Run a spark job: python vs spark.submit

Question

The common way of running a spark job appears to be using spark-submit as below ( source ):

spark-submit --py-files pyfile.py,zipfile.zip main.py --arg1 val1

Being newer to spark, I wanted to know why this first method is preferred over running it from python ( example ):

python pyfile-that-uses-pyspark.py

The former method yields many more examples when googling the topic, but not explicitly stated reasons for it. In fact, here is another Stack Overflow question where one answer, repeated below, specifically tells the OP not to use the python method, but does not give a reason why.

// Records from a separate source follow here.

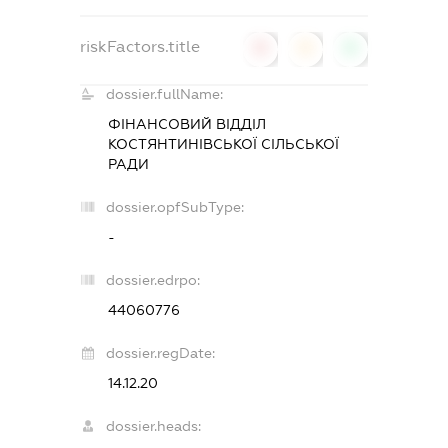
riskFactors.title
0
0
0
dossier.fullName:
ФІНАНСОВИЙ ВІДДІЛ
КОСТЯНТИНІВСЬКОЇ СІЛЬСЬКОЇ
РАДИ
dossier.opfSubType:
-
dossier.edrpo:
44060776
dossier.regDate:
14.12.20
dossier.heads: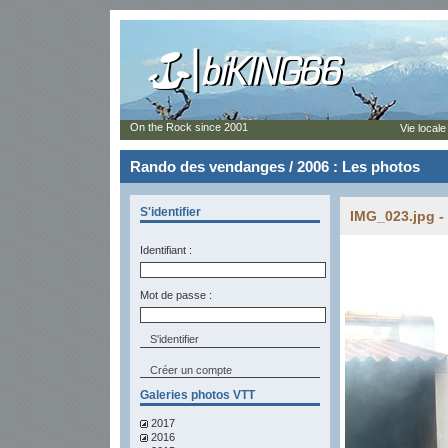
On the Rock since 2001
Vie locale
Rando des vendanges / 2006 : Les photos
S'identifier
IMG_023.jpg -
Identifiant :
Mot de passe :
Créer un compte
Galeries photos VTT
2017
2016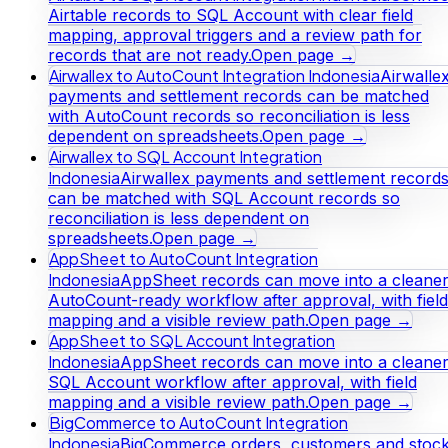
Airtable records to SQL Account with clear field
mapping, approval triggers and a review path for
records that are not ready.
Open page →
Airwallex to AutoCount Integration Indonesia
Airwalle
payments and settlement records can be matched
with AutoCount records so reconciliation is less
dependent on spreadsheets.
Open page →
Airwallex to SQL Account Integration
Indonesia
Airwallex payments and settlement record
can be matched with SQL Account records so
reconciliation is less dependent on
spreadsheets.
Open page →
AppSheet to AutoCount Integration
Indonesia
AppSheet records can move into a cleane
AutoCount-ready workflow after approval, with field
mapping and a visible review path.
Open page →
AppSheet to SQL Account Integration
Indonesia
AppSheet records can move into a cleane
SQL Account workflow after approval, with field
mapping and a visible review path.
Open page →
BigCommerce to AutoCount Integration
Indonesia
BigCommerce orders, customers and stoc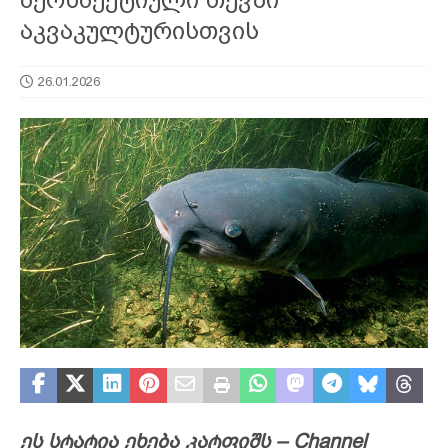
აკვაკულტურისთვის
26.01.2026
ეს სტატია ეხება კატფიშს – Channel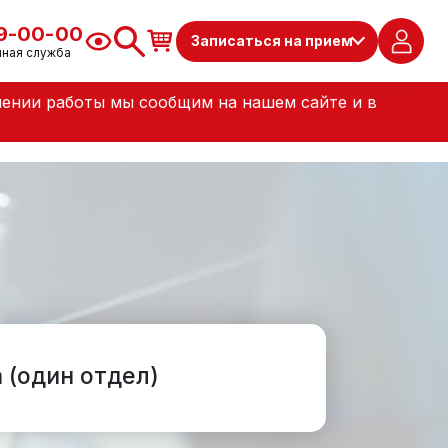
79-00-00
Записаться на прием
чная служба
лении работы мы сообщим на нашем сайте и в
 (один отдел)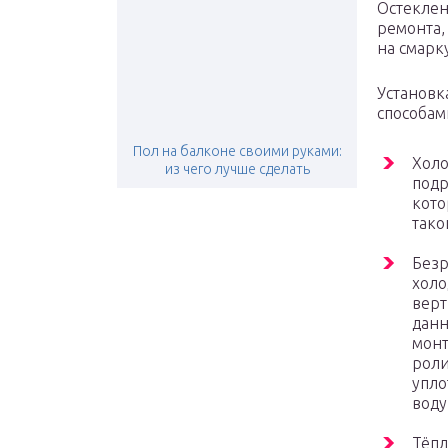
Остеклен
ремонта,
на смарк
Установк
способам
Пол на балконе своими руками:
Холо
из чего лучше сделать
подр
кото
тако
Безр
холо
верт
данн
монт
роли
упло
воду
Тёпл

dont run your py file as: python filename.py instead use: spark-submit filename.py

Can someone provide insight?

Answer 1

@mint Your comment is more or less correct.

The spark-submit script in Spark's bin directory is used to launch applications on a cluster. It can use all of Spark's supported cluster managers through a uniform interface so you don't have to configure your application especially for each one.

As I understand, using python pyfile-that-uses-pyspark.py cannt launch an application on a cluster, or it's at least more difficult to do so.

Answer 2

The slightly longer answer, other than saying the Anaconda docs linked are wrong, and the official documentation never tells you to use python , is that Spark requires a JVM.

spark-submit is a wrapper around a JVM process that sets up the classpath, downloads packages, verifies some configuration, among other things. Running python bypasses this, and would have to all be re-built into pyspark/__init__.py so that those processes get ran when imported.